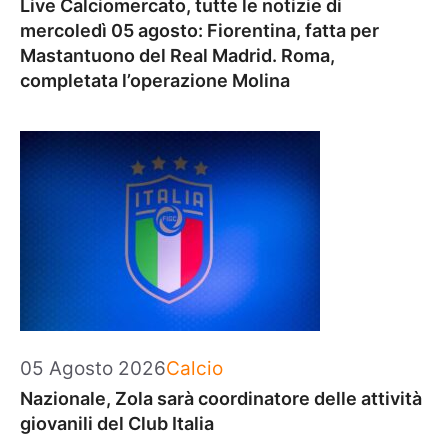
Live Calciomercato, tutte le notizie di
mercoledì 05 agosto: Fiorentina, fatta per
Mastantuono del Real Madrid. Roma,
completata l’operazione Molina
Categorie
05 Agosto 2026
Calcio
Nazionale, Zola sarà coordinatore delle attività
giovanili del Club Italia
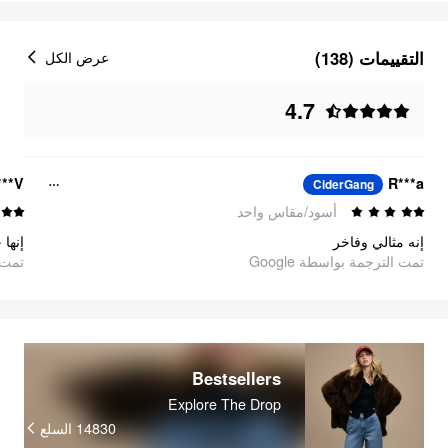
التقييمات (138)
عرض الكل
4.7
***V
R***a
CiderGang
أسود/مقاس واحد
إنه مثالي وفاخر
إنها 
تمت الترجمة بواسطة Google
تمت ا
Bestsellers
Explore The Drop
14830
السلع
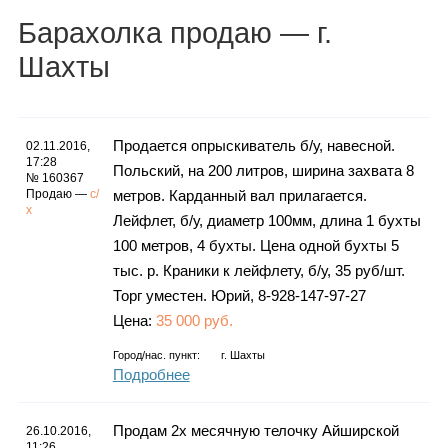
Каталог
Барахолка
продаю
— г.
Шахты
Инфо
Продается опрыскиватель б/у, навесной.
02.11.2016,
17:28
Польский, на 200 литров, ширина захвата 8
№ 160367
Продаю —
с/
метров. Карданный вал прилагается.
Гороскоп
х
Лейфлет, б/у, диаметр 100мм, длина 1 бухты
100 метров, 4 бухты. Цена одной бухты 5
тыс. р. Краники к лейфлету, б/у, 35 руб/шт.
Карты
Торг уместен. Юрий, 8-928-147-97-27
Цена:
35 000 руб.
Город/нас. пункт:
г.
Шахты
Подробнее
Фотогалерея
Продам 2х месячную телочку Айширской
26.10.2016,
11:26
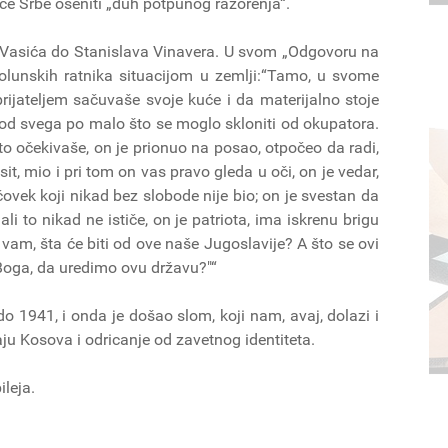
 će Srbe oseniti „duh potpunog razorenja“.
 Vasića do Stanislava Vinavera. U svom „Odgovoru na
solunskih ratnika situacijom u zemlji:“Tamo, u svome
rijateljem sačuvaše svoje kuće i da materijalno stoje
j od svega po malo što se moglo skloniti od okupatora.
što očekivaše, on je prionuo na posao, otpočeo da radi,
sit, mio i pri tom on vas pravo gleda u oči, on je vedar,
čovek koji nikad bez slobode nije bio; on je svestan da
li to nikad ne ističe, on je patriota, ima iskrenu brigu
vam, šta će biti od ove naše Jugoslavije? A što se ovi
Boga, da uredimo ovu državu?"“
la do 1941, i onda je došao slom, koji nam, avaj, dolazi i
u Kosova i odricanje od zavetnog identiteta.
ileja.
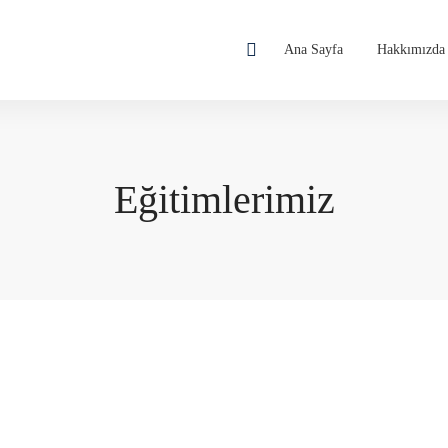
Ana Sayfa
Hakkımızda
Eğitimlerimiz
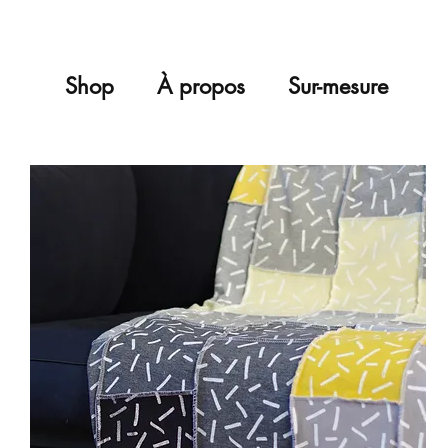
Shop
À propos
Sur-mesure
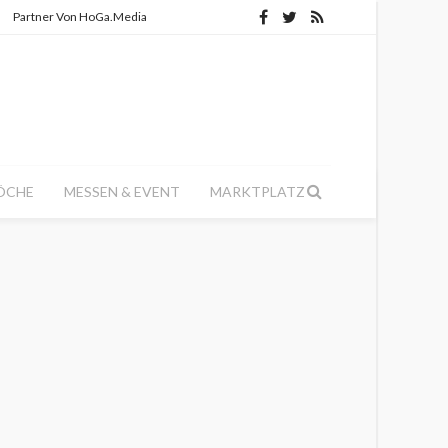
Partner Von HoGa.Media
ÖCHE
MESSEN & EVENT
MARKTPLATZ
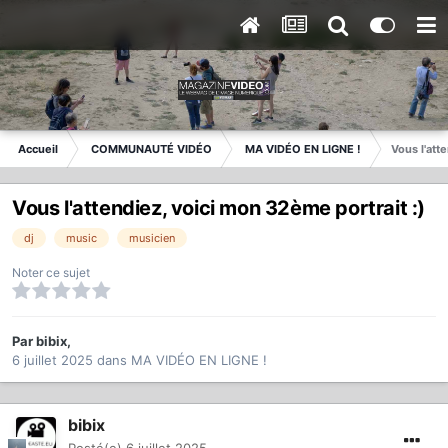
Accueil
COMMUNAUTÉ VIDÉO
MA VIDÉO EN LIGNE !
Vous l'att
Vous l'attendiez, voici mon 32ème portrait :)
dj
music
musicien
Noter ce sujet
Par
bibix
,
6 juillet 2025
dans
MA VIDÉO EN LIGNE !
bibix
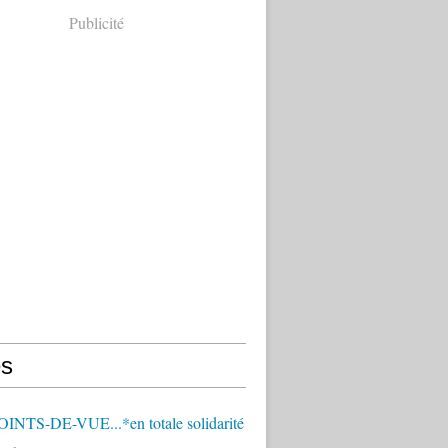
Publicité
s
OINTS-DE-VUE...*en totale solidarité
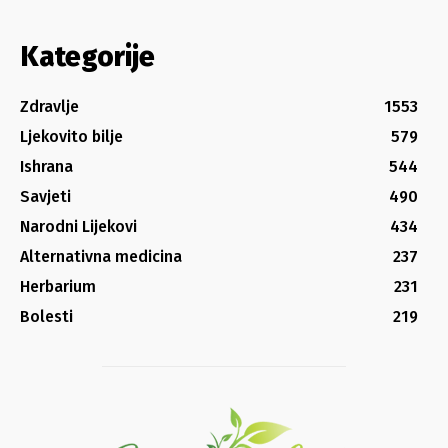
Kategorije
Zdravlje
1553
Ljekovito bilje
579
Ishrana
544
Savjeti
490
Narodni Lijekovi
434
Alternativna medicina
237
Herbarium
231
Bolesti
219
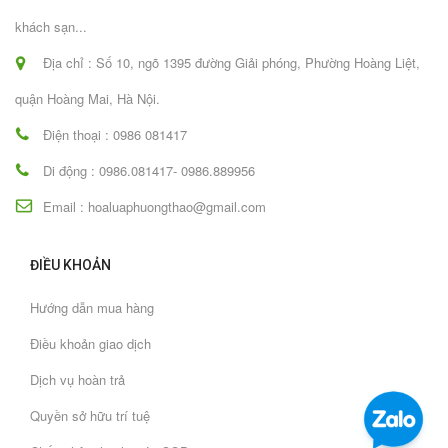
khách sạn...
Địa chỉ : Số 10, ngõ 1395 đường Giải phóng, Phường Hoàng Liệt,
quận Hoàng Mai, Hà Nội.
Điện thoại : 0986 081417
Di động : 0986.081417- 0986.889956
Email : hoaluaphuongthao@gmail.com
ĐIỀU KHOẢN
Hướng dẫn mua hàng
Điều khoản giao dịch
Dịch vụ hoàn trả
Quyền sở hữu trí tuệ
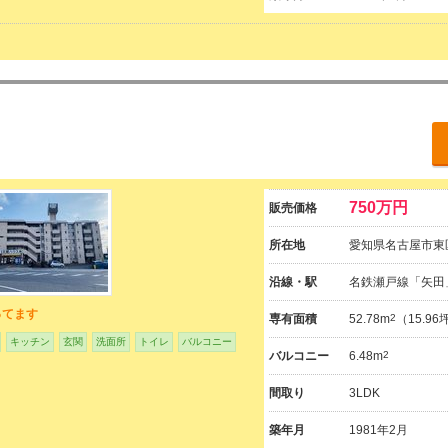
750万円
販売価格
所在地
愛知県名古屋市東
沿線・駅
名鉄瀬戸線「矢田
ってます
専有面積
52.78m
2
（15.96
キッチン
玄関
洗面所
トイレ
バルコニー
バルコニー
6.48m
2
間取り
3LDK
築年月
1981年2月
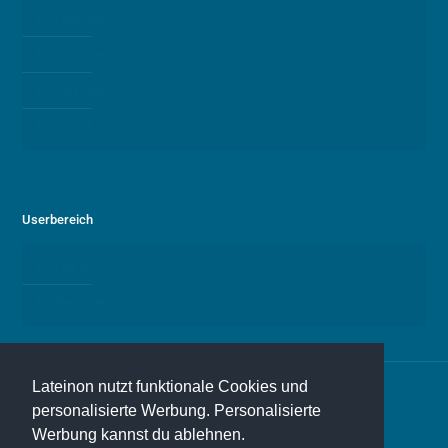
Facebook
Instagram
YouTube
TikTok
Userbereich
Login
Registrieren
Lateinon nutzt funktionale Cookies und
personalisierte Werbung. Personalisierte
Werbung kannst du ablehnen.
© 2026 Lateinon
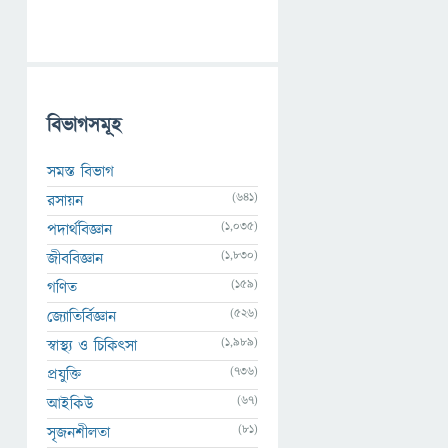
বিভাগসমূহ
সমস্ত বিভাগ
(641)
রসায়ন
(1,035)
পদার্থবিজ্ঞান
(1,830)
জীববিজ্ঞান
(159)
গণিত
(526)
জ্যোতির্বিজ্ঞান
(1,989)
স্বাস্থ্য ও চিকিৎসা
(736)
প্রযুক্তি
(67)
আইকিউ
(81)
সৃজনশীলতা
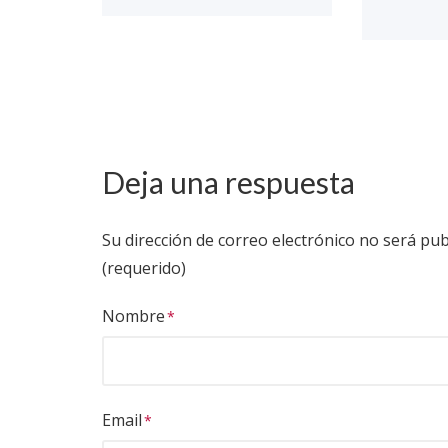
Deja una respuesta
Su dirección de correo electrónico no será pub
(requerido)
Nombre
Email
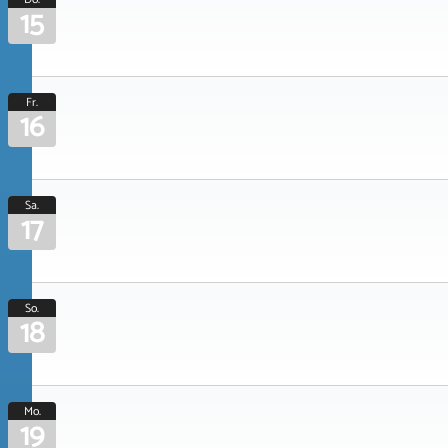
15
Fr.
16
Sa.
17
So.
18
Mo.
19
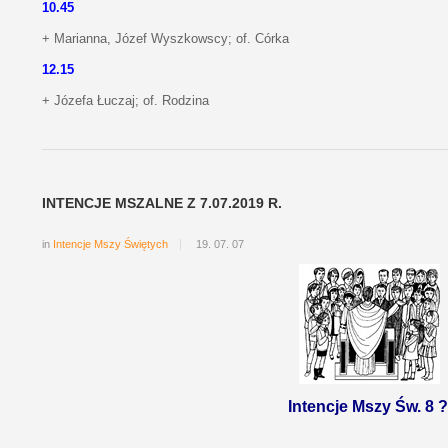
10.45
+ Marianna, Józef Wyszkowscy; of. Córka
12.15
+ Józefa Łuczaj; of. Rodzina
INTENCJE MSZALNE Z 7.07.2019 R.
in
Intencje Mszy Świętych
19. 07. 07
Intencje Mszy Św. 8 ?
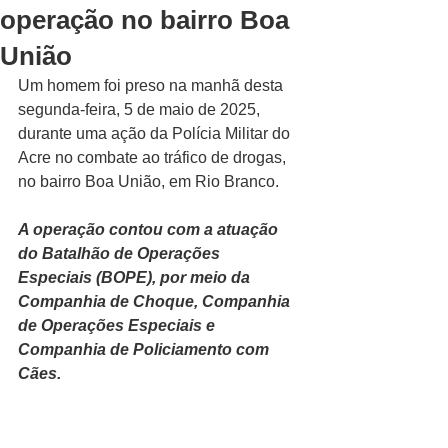
operação no bairro Boa
União
Um homem foi preso na manhã desta 
segunda-feira, 5 de maio de 2025, 
durante uma ação da Polícia Militar do 
Acre no combate ao tráfico de drogas, 
no bairro Boa União, em Rio Branco. 
A operação contou com a atuação 
do Batalhão de Operações 
Especiais (BOPE), por meio da 
Companhia de Choque, Companhia 
de Operações Especiais e 
Companhia de Policiamento com 
Cães.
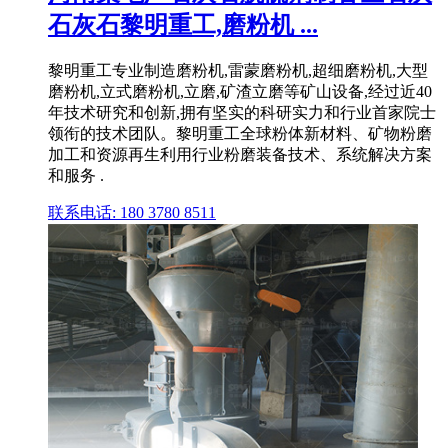
石灰石黎明重工,磨粉机 ...
黎明重工专业制造磨粉机,雷蒙磨粉机,超细磨粉机,大型
磨粉机,立式磨粉机,立磨,矿渣立磨等矿山设备,经过近40
年技术研究和创新,拥有坚实的科研实力和行业首家院士
领衔的技术团队。黎明重工全球粉体新材料、矿物粉磨
加工和资源再生利用行业粉磨装备技术、系统解决方案
和服务 .
联系电话: 180 3780 8511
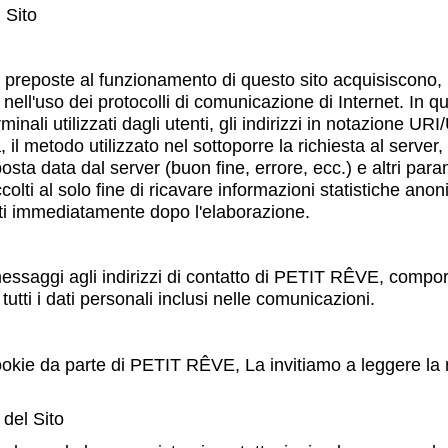
l Sito
e preposte al funzionamento di questo sito acquisiscono, 
 nell'uso dei protocolli di comunicazione di Internet. In que
inali utilizzati dagli utenti, gli indirizzi in notazione U
a, il metodo utilizzato nel sottoporre la richiesta al server,
osta data dal server (buon fine, errore, ecc.) e altri param
olti al solo fine di ricavare informazioni statistiche anoni
ti immediatamente dopo l'elaborazione.
i messaggi agli indirizzi di contatto di PETIT RÊVE, comport
utti i dati personali inclusi nelle comunicazioni.
 cookie da parte di PETIT RÊVE, La invitiamo a leggere la
 del Sito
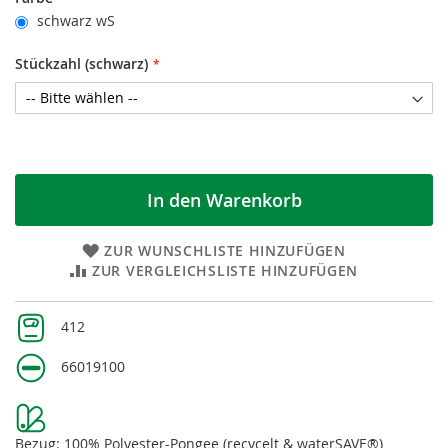
schwarz wS
Stückzahl (schwarz)
In den Warenkorb
ZUR WUNSCHLISTE HINZUFÜGEN
ZUR VERGLEICHSLISTE HINZUFÜGEN
Weitere
412
Informationen
66019100
Bezug: 100% Polyester-Pongee (recycelt & waterSAVE®)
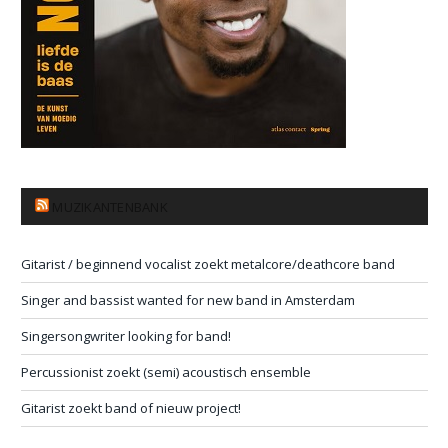
MUZIKANTENBANK
Gitarist / beginnend vocalist zoekt metalcore/deathcore band
Singer and bassist wanted for new band in Amsterdam
Singersongwriter looking for band!
Percussionist zoekt (semi) acoustisch ensemble
Gitarist zoekt band of nieuw project!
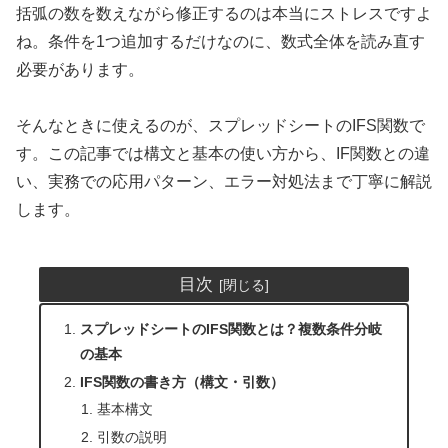
括弧の数を数えながら修正するのは本当にストレスですよ
ね。条件を1つ追加するだけなのに、数式全体を読み直す
必要があります。
そんなときに使えるのが、スプレッドシートのIFS関数で
す。この記事では構文と基本の使い方から、IF関数との違
い、実務での応用パターン、エラー対処法まで丁寧に解説
します。
目次
スプレッドシートのIFS関数とは？複数条件分岐
の基本
IFS関数の書き方（構文・引数）
基本構文
引数の説明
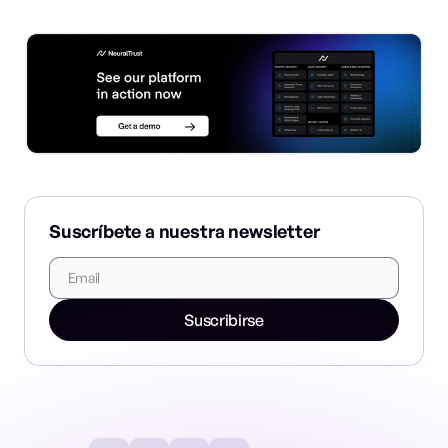
Suscríbete a nuestra newsletter
Suscribirse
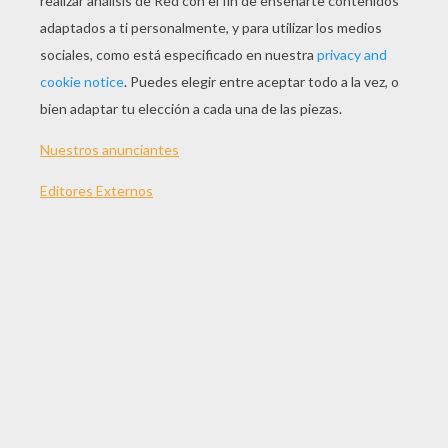
JUGAR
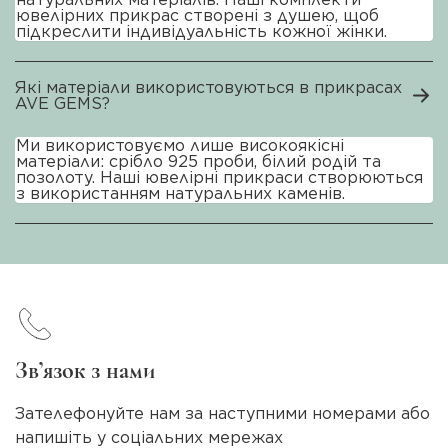
ювелірних прикрас створені з душею, щоб
підкреслити індивідуальність кожної жінки.
Які матеріали використовуються в прикрасах
AVE GEMS?
Ми використовуємо лише високоякісні
матеріали: срібло 925 проби, білий родій та
позолоту. Наші ювелірні прикраси створюються
з використанням натуральних каменів.
Зв’язок з нами
Зателефонуйте нам за наступними номерами або
напишіть у соціальних мережах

—————

* EXERCISE GOAL
Pull every line containing the word "band" out of the material.

* PROBLEM SOLUTION
Gitarist / beginnend vocalist zoekt metalcore/deathcore band
Singer and bassist wanted for new band in Amsterdam
Singersongwriter looking for band!
Gitarist zoekt band of nieuw project!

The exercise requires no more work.